= Beginning of Section =

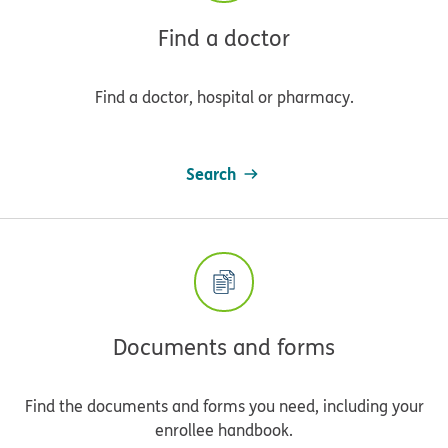
Find a doctor
Find a doctor, hospital or pharmacy.
Search
Documents and forms
Find the documents and forms you need, including your
enrollee handbook.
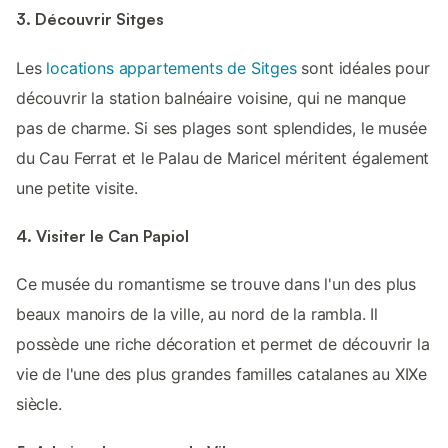
3. Découvrir Sitges
Les
locations appartements de Sitges
sont idéales pour
découvrir la station balnéaire voisine, qui ne manque
pas de charme. Si ses plages sont splendides, le musée
du Cau Ferrat et le Palau de Maricel méritent également
une petite visite.
4. Visiter le Can Papiol
Ce musée du romantisme se trouve dans l'un des plus
beaux manoirs de la ville, au nord de la rambla. Il
possède une riche décoration et permet de découvrir la
vie de l'une des plus grandes familles catalanes au XIXe
siècle.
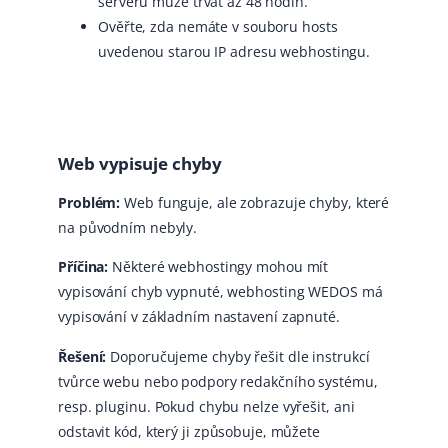
serverů může trvat až 48 hodin.
Ověřte, zda nemáte v souboru hosts
uvedenou starou IP adresu webhostingu.
Web vypisuje chyby
Problém:
Web funguje, ale zobrazuje chyby, které
na původním nebyly.
Příčina:
Některé webhostingy mohou mít
vypisování chyb vypnuté, webhosting WEDOS má
vypisování v základním nastavení zapnuté.
Řešení:
Doporučujeme chyby řešit dle instrukcí
tvůrce webu nebo podpory redakčního systému,
resp. pluginu. Pokud chybu nelze vyřešit, ani
odstavit kód, který ji způsobuje, můžete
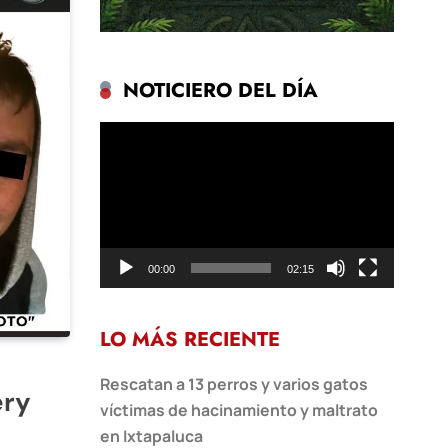
NOTICIERO DEL DÍA
Reproductor
de
vídeo
00:00
02:15
LO MÁS RECIENTE
Rescatan a 13 perros y varios gatos
ery
víctimas de hacinamiento y maltrato
en Ixtapaluca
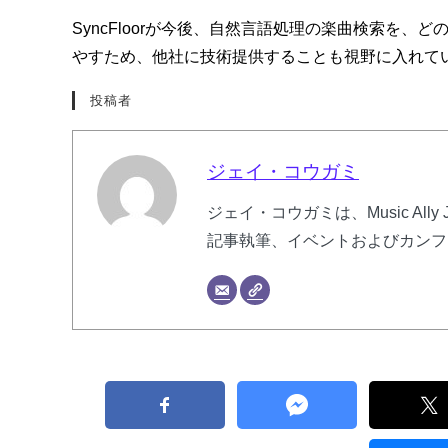
SyncFloorが今後、自然言語処理の楽曲検索を
やすため、他社に技術提供することも視野に入れて
投稿者
ジェイ・コウガミ
ジェイ・コウガミは、Music Al
記事執筆、イベントおよびカンフ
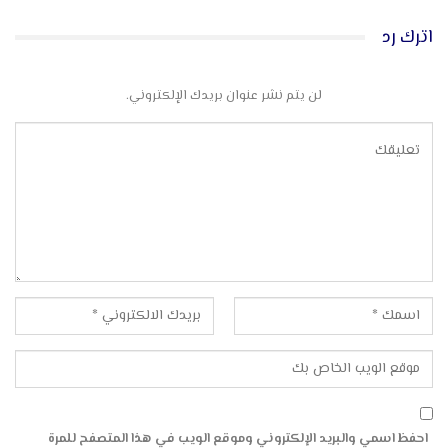
اترك رد
لن يتم نشر عنوان بريدك الإلكتروني.
احفظ اسمي والبريد الإلكتروني وموقع الويب في هذا المتصفح للمرة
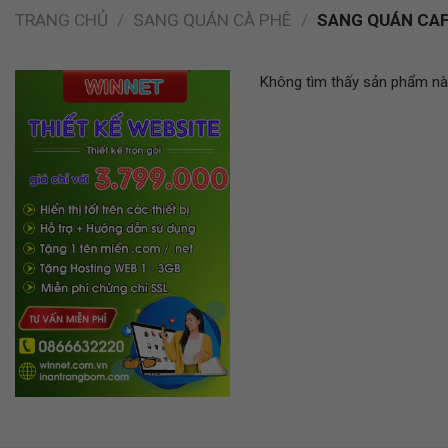
TRANG CHỦ
/
SANG QUÁN CÀ PHÊ
/
SANG QUÁN CAF
Không tìm thấy sản phẩm nào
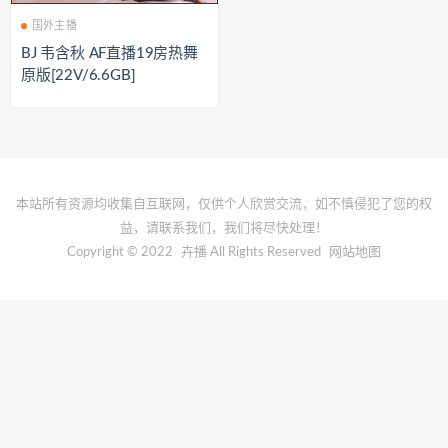
国外主播
BJ 韦含秋 AF直播19房热舞
原版[22V/6.6GB]
本站所有资源均收集自互联网，仅供个人欣赏交流，如不慎侵犯了您的权
益，请联系我们，我们将尽快处理！
Copyright © 2022
卉播
All Rights Reserved
网站地图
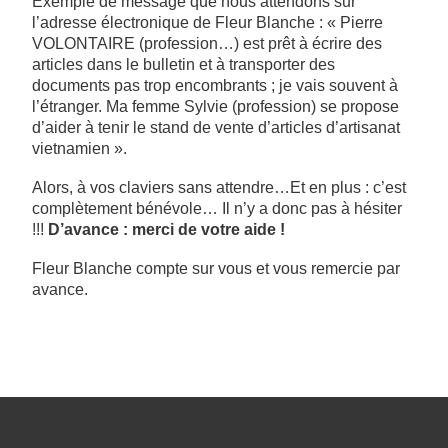
Exemple de message que nous attendons sur
l’adresse électronique de Fleur Blanche : « Pierre
VOLONTAIRE (profession…) est prêt à écrire des
articles dans le bulletin et à transporter des
documents pas trop encombrants ; je vais souvent à
l’étranger. Ma femme Sylvie (profession) se propose
d’aider à tenir le stand de vente d’articles d’artisanat
vietnamien ».
Alors, à vos claviers sans attendre…Et en plus : c’est
complètement bénévole… Il n’y a donc pas à hésiter
!!!
D’avance : merci de votre aide !
Fleur Blanche compte sur vous et vous remercie par
avance.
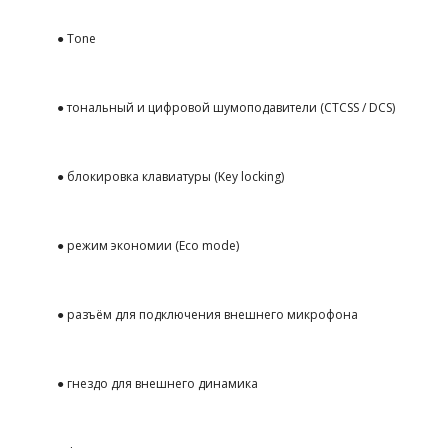
● Tone
● тональный и цифровой шумоподавители (CTCSS / DCS)
● блокировка клавиатуры (Key locking)
● режим экономии (Eco mode)
● разъём для подключения внешнего микрофона
● гнездо для внешнего динамика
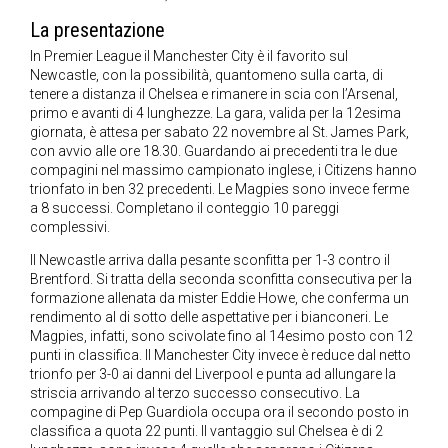
La presentazione
In Premier League il Manchester City è il favorito sul
Newcastle, con la possibilità, quantomeno sulla carta, di
tenere a distanza il Chelsea e rimanere in scia con l’Arsenal,
primo e avanti di 4 lunghezze. La gara, valida per la 12esima
giornata, è attesa per sabato 22 novembre al St. James Park,
con avvio alle ore 18.30. Guardando ai precedenti tra le due
compagini nel massimo campionato inglese, i Citizens hanno
trionfato in ben 32 precedenti. Le Magpies sono invece ferme
a 8 successi. Completano il conteggio 10 pareggi
complessivi.
Il Newcastle arriva dalla pesante sconfitta per 1-3 contro il
Brentford. Si tratta della seconda sconfitta consecutiva per la
formazione allenata da mister Eddie Howe, che conferma un
rendimento al di sotto delle aspettative per i bianconeri. Le
Magpies, infatti, sono scivolate fino al 14esimo posto con 12
punti in classifica. Il Manchester City invece è reduce dal netto
trionfo per 3-0 ai danni del Liverpool e punta ad allungare la
striscia arrivando al terzo successo consecutivo. La
compagine di Pep Guardiola occupa ora il secondo posto in
classifica a quota 22 punti. Il vantaggio sul Chelsea è di 2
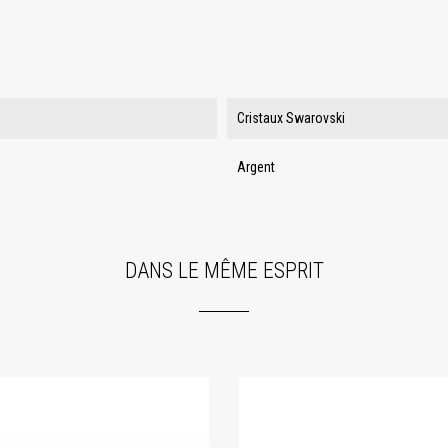
Cristaux Swarovski
Argent
DANS LE MÊME ESPRIT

= End of Section =

About this task: The records are given above. Copy each line in them that holds "chyby".

Output below:
Web vypisuje chyby
Web funguje, ale zobrazuje chyby, které
Doporučujeme chyby řešit dle instrukcí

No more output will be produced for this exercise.